Il ne restait qu’à aller m’acheter des cordes pour que mon violon soit terminé.
Quand à l’archet, il a été fait en frêne; pour le crin, je m’organisais en allant à la messe le dimanche pour me faufiler en cachette le long des chevaux blancs attachés dans les stalles; quand je leur arrachai des crins, ça ruait et ça hennissait, mais ça valait la peine quand même…
Après six mois de travail à temps partiel, mon violon était terminé; je suis allé voir tante Marie pour le faire accorder; elle me joua une toune et me félicita. Enfin j’avais réussi mon chef-d’œuvre.
J’ai appris à jouer quelques airs mais j’ai constaté que j’étais meilleur pour faire que pour jouer.
La terre aujourd’hui
En 1923, la terre de mon père était moitié en chaume, moitié en bois.
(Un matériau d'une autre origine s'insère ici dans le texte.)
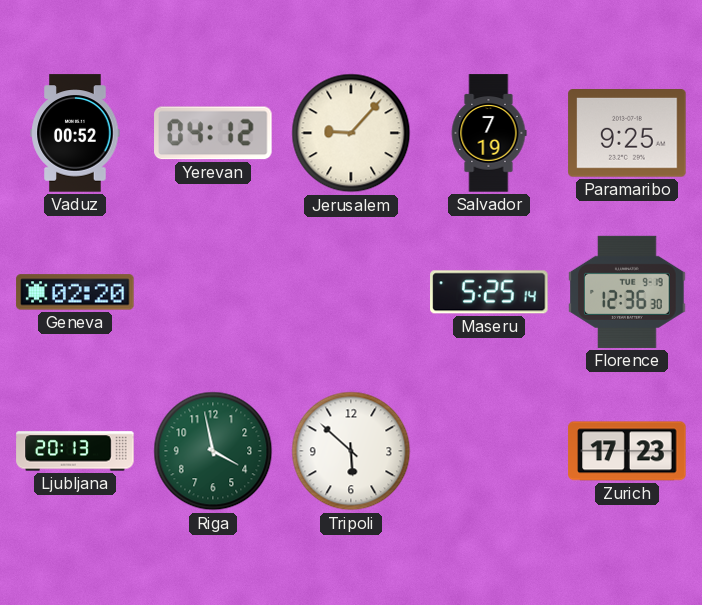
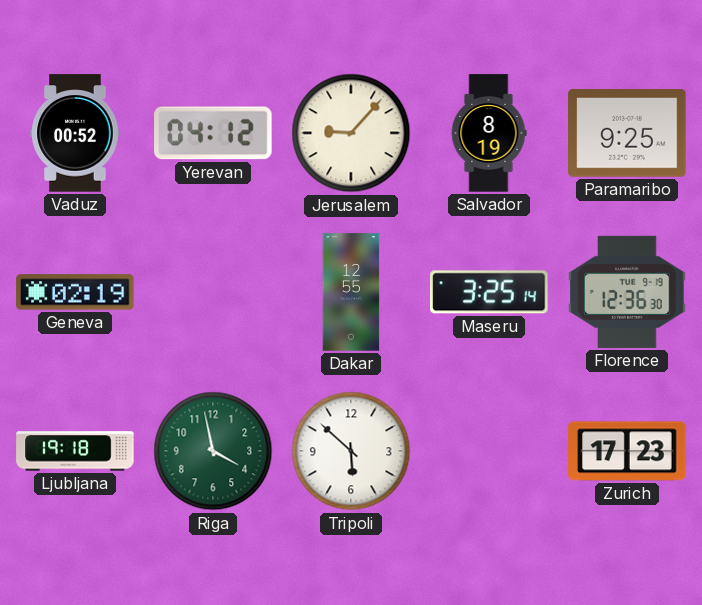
Salvador: 7:19 -> 8:19
Geneva: 02:20 -> 02:19
Dakar: none -> 12:55
Maseru: 5:25 -> 3:25
Ljubljana: 20:13 -> 19:18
En 1983,soixante ans plus tard, un bon dimanche après-midi, je partis avec ma petite femme Anne-Marie pour aller voir la terre qu’on appelait la terre des Bonin.
La grande maison et le bas-côté étaient passés au feu, la grange, le hangar et la shead à voiture avaient été détruits pas un gros vent; le gros pin en face de la maison, pin de 3 pieds de diamètre sur la souche, avait été coupé et la côte avait été descendue de moitié avec les gros bulls. Tout un désastre après 720 mois; c’était bien sur cette terre aujourd’hui à peine reconnaissable, que j’avais commencé à travailler à l’âge de douze ans.
A présent, ce que l’on voit, c’est une immense forêt remplie d’érables, de pins et d’épinettes. Souvenir! Souvenir!
A présent, tout l’ensemble est transformé en centre forestier. Ils y ont fait trois trottoirs de quatre pieds de largeur et plusieurs ponts pour traverser les ruisseaux et les coulées. Tout est fait en cèdre; il n’y a pas un clou nulle part; tout est réuni avec des pines de bois; ces trottoirs contournent les arbres qui sont en belle ligne droite. C’est beau à voir pour ceux qui aiment la nature.